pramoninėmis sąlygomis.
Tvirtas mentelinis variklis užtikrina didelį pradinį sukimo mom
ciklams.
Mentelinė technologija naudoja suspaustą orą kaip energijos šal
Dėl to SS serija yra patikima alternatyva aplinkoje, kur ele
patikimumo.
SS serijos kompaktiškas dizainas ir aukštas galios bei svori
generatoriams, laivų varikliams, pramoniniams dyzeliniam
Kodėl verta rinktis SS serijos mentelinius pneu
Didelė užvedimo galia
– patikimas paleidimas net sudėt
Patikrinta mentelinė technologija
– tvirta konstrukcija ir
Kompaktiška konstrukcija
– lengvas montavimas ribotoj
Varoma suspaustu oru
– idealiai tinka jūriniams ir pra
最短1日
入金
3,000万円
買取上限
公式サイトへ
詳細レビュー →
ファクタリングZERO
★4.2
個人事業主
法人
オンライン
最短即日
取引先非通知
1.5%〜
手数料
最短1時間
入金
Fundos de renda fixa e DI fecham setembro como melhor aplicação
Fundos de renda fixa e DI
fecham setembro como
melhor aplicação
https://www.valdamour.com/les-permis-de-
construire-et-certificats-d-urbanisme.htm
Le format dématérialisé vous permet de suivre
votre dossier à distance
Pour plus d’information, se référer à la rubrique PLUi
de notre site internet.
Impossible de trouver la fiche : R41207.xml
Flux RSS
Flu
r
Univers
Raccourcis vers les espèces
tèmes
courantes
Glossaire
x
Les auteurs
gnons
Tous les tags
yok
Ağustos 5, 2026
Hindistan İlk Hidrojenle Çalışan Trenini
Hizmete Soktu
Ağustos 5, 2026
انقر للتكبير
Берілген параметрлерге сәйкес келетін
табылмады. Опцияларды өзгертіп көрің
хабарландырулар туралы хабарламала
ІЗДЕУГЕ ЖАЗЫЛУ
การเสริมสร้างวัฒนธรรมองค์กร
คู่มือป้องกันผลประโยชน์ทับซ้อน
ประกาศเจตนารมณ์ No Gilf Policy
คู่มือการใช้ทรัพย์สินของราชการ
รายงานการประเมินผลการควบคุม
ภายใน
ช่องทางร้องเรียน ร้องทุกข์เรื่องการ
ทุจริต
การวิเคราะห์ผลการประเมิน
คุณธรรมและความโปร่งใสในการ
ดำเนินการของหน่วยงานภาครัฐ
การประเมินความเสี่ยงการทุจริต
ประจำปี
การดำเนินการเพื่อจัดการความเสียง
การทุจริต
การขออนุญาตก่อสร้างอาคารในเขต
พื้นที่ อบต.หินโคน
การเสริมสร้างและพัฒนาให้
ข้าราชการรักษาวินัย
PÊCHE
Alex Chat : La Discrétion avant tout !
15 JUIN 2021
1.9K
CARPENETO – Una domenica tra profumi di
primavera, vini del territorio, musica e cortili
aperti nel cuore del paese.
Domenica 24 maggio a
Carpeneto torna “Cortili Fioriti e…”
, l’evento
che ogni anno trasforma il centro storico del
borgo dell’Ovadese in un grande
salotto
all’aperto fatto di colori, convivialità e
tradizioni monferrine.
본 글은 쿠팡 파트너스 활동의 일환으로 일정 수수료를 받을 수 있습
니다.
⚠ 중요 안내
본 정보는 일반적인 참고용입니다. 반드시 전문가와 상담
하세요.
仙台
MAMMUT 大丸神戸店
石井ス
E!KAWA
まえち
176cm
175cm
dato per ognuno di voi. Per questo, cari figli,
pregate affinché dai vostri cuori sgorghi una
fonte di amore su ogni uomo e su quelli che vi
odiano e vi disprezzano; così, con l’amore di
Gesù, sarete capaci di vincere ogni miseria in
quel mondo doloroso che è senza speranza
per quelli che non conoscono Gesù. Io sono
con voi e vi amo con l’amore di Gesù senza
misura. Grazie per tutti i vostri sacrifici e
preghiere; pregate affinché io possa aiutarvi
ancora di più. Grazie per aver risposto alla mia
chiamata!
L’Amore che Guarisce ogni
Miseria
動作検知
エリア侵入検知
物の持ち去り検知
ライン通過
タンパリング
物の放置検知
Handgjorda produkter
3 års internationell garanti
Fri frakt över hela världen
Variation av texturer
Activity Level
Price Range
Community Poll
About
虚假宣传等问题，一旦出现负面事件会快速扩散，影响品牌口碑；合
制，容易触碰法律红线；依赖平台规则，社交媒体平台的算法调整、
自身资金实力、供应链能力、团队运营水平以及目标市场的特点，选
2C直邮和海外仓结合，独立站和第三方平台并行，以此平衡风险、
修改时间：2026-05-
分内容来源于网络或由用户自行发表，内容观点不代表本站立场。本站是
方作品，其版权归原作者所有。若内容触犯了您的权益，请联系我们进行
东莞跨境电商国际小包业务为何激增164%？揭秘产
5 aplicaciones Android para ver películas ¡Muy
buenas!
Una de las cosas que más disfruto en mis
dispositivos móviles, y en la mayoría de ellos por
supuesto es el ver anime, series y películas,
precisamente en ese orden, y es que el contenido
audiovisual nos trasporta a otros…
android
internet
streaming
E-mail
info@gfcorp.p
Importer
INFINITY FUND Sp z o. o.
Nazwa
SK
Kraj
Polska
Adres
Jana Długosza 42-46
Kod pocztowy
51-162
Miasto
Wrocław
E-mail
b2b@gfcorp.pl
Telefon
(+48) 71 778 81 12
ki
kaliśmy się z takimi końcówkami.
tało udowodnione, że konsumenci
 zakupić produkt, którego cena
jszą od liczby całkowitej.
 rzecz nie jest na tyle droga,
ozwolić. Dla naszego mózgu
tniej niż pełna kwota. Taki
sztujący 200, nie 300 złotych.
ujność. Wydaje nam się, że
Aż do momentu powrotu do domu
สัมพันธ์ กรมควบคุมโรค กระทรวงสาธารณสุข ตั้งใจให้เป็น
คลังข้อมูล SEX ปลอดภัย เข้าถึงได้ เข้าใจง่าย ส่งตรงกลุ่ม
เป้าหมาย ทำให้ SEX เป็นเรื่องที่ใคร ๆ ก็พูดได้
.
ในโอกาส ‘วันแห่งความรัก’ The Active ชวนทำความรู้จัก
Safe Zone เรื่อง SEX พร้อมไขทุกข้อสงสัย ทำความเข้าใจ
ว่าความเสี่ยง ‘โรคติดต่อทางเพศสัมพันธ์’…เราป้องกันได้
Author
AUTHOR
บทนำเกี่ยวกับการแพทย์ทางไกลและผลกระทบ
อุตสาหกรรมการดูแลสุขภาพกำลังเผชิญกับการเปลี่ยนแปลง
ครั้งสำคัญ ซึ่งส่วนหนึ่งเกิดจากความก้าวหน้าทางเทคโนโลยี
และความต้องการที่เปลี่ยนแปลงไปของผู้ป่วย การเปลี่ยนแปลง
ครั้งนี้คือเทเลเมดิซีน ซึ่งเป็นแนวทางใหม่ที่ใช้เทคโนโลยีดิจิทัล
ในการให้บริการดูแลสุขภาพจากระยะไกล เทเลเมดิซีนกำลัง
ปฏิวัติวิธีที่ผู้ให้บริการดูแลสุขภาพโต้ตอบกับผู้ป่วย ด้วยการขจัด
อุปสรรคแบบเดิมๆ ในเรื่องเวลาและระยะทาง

===============

◆ **About this task**
Transcribe verbatim. Cover the lines from the first line of the entries above to the line containing "Pour plus d’information, se", inclusive.

◆ **Answer box**
pramoninėmis sąlygomis.
Tvirtas mentelinis variklis užtikrina didelį pradinį sukimo mom
ciklams.
Mentelinė technologija naudoja suspaustą orą kaip energijos šal
Dėl to SS serija yra patikima alternatyva aplinkoje, kur ele
patikimumo.
SS serijos kompaktiškas dizainas ir aukštas galios bei svori
generatoriams, laivų varikliams, pramoniniams dyzeliniam
Kodėl verta rinktis SS serijos mentelinius pneu
Didelė užvedimo galia
– patikimas paleidimas net sudėt
Patikrinta mentelinė technologija
– tvirta konstrukcija ir
Kompaktiška konstrukcija
– lengvas montavimas ribotoj
Varoma suspaustu oru
– idealiai tinka jūriniams ir pra
最短1日
入金
3,000万円
買取上限
公式サイトへ
詳細レビュー →
ファクタリングZERO
★4.2
個人事業主
法人
オンライン
最短即日
取引先非通知
1.5%〜
手数料
最短1時間
入金
Fundos de renda fixa e DI fecham setembro como melhor aplicação
Fundos de renda fixa e DI
fecham setembro como
melhor aplicação
https://www.valdamour.com/les-permis-de-
construire-et-certificats-d-urbanisme.htm
Le format dématérialisé vous permet de suivre
votre dossier à distance
Pour plus d’information, se référer à la rubrique PLUi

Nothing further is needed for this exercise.